Dairy Farmers of America quickly voiced “disappointment and frustration” with USDA’s action.

“The economics of USDA’s decision will be felt immediately by dairy farmers over the next few months,” said Gary Hanman, president of the milk marketing cooperative. “According to industry figures, dairy farmers in every state will lose revenue.”

The USDA said its decision to change the butter and nonfat dry milk prices was based on an accumulation of nonfat dry milk stocks in quantities well above USDA’s ability to use the product; the level of expenditures to USDA, and significant market distortions.

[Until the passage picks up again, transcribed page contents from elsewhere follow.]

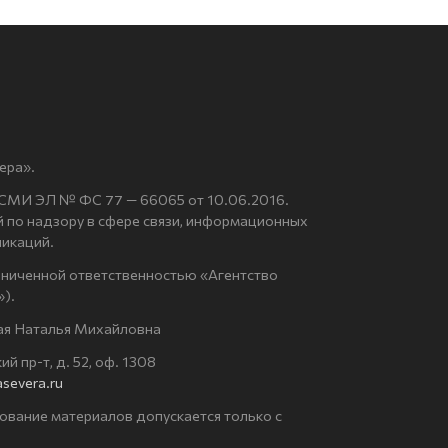
ера».
 СМИ ЭЛ № ФС 77 — 66065 от 10.06.2016.
по надзору в сфере связи, информационных
никаций.
аниченной ответственностью «Агентство
).
ая Наталья Михайловна
й пр-т, д. 52, оф. 1308
severa.ru
ование материалов допускается только с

“The government was clearly stockpiling surplus powder and had no plans for its use,” said Ken Bailey, assistant professor of dairy markets and policy at Penn State University.

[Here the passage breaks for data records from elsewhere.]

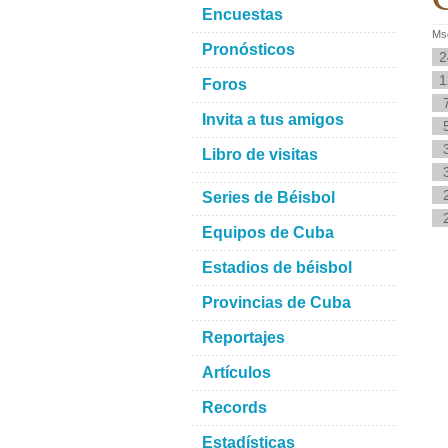
Encuestas
Msg
Pronósticos
2
1
Foros
Invita a tus amigos
Libro de visitas
Series de Béisbol
Equipos de Cuba
Estadios de béisbol
Provincias de Cuba
Reportajes
Artículos
Records
Estadísticas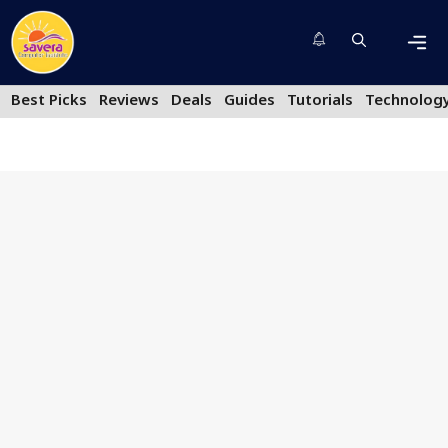
Skip
to
content
Men
Best Picks
Reviews
Deals
Guides
Tutorials
Technolog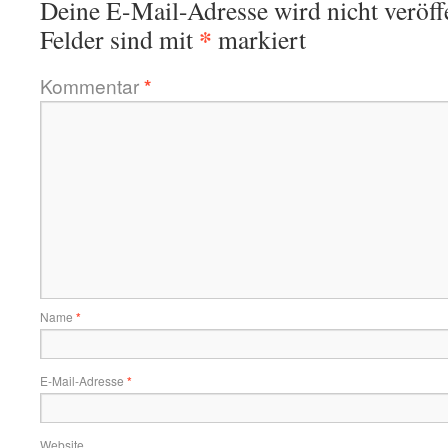
Deine E-Mail-Adresse wird nicht veröffe
*
Felder sind mit
markiert
Kommentar
*
Name
*
E-Mail-Adresse
*
Website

In fiscal year 2000, the USDA’s Commodity Credit Corporation purchased about 48 percent of domestic production of nonfat dry milk, Bailey said. And, as of April 1 of this year the CCC reportedly had 772 million pounds of nonfat dry milk on hand – equal to year’s worth of domestic use.

How it works.

The support price program works by offering to purchase surplus amounts of cheese, butter and nonfat dry milk at specified prices. These prices are computed in relation to the $9.90 support price for milk.

Bailey said the price support program has a direct impact on farm-gate milk prices. Last year, for example, cheese prices fell below the CCC purchase price for cheese. Yet few cheese plants in the West wanted to sell cheese to the government.

“Nonetheless, it did provide a psychological support to cheese,” Bailey said. “That, in turn, kept the Class III price of milk from free falling below $8.57 per hundredweight. That provided minimum support to all federal orders that had Class III sales.”

Adjustment necessary.

Bailey said the price support program had a high level of support for nonfat dry milk at $1.01 per pound, a level many in industry argued was “too high.”

“This distortion in prices resulted in very limited commercial use for nonfat dry milk,” Bailey said. “Imports of Milk Protein Concentrates, or MPCs, increased into the United States in reaction to the high price of nonfat dry milk.”

The high powder price also unintentionally raised the Class IV price of milk used for nonfat dry milk and butter production, and a higher Class IV price also raised the Class II and Class I prices. Thus producers in federal orders with significant sales of milk used for Class I, II and IV purposes (i.e. the Northeast and Southeast) received higher farm-gate milk prices.

“The farm price impact of this adjustment is not as clear as some might argue,” Bailey said. The National Milk Producers Federation released a report that states this move will lower the Class IV price by 90 cents per hundredweight and reduce dairy farm income nationwide by $818 million. This analysis assumes that nonfat dry milk prices will fall 10.3 cents per pound to 90 cents for the rest of the year.

“It is likely that this will not occur because the export market for powder is very tight right now,” Bailey said. “Europe has very limited supplies of powder due to the outbreak of foot and mouth disease. World prices for nonfat dry milk are close to $1 per pound. And, because of the price adjustment by USDA, U.S. prices are now very competitive in world markets.”

The 2001 Appropriations Bill extended the price support program through calendar year 2001 at the 2000 support price of $9.90 per hundredweight of milk with an annual average milk fat content of 3.67 percent.